*Stored data entries*
■ ■ ■

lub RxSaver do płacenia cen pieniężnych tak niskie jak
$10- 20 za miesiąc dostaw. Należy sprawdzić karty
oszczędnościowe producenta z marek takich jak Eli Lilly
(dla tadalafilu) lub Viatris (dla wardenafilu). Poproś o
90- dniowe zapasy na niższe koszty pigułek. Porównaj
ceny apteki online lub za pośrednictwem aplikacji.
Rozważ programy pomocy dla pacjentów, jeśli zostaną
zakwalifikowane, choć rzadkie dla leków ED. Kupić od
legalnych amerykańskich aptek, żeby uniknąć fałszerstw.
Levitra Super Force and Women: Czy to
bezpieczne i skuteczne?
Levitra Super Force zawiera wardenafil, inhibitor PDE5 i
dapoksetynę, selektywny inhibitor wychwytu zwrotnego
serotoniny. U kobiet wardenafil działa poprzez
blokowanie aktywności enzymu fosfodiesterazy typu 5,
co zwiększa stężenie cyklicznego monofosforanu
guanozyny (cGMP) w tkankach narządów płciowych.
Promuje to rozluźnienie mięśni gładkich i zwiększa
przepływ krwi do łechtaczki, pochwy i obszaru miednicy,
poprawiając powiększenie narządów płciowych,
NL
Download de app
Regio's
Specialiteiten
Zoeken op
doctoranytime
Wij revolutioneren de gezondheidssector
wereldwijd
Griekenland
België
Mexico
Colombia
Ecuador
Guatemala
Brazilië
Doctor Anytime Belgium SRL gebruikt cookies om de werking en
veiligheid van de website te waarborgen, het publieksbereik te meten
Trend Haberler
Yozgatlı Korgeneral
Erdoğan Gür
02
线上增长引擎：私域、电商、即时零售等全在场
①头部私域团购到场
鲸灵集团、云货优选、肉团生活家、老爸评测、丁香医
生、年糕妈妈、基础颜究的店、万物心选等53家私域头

■ ■ ■

*Problem statement*
Output the number of lines in the records above that contain the string "Levitra", and no other text.

*Written answer*
2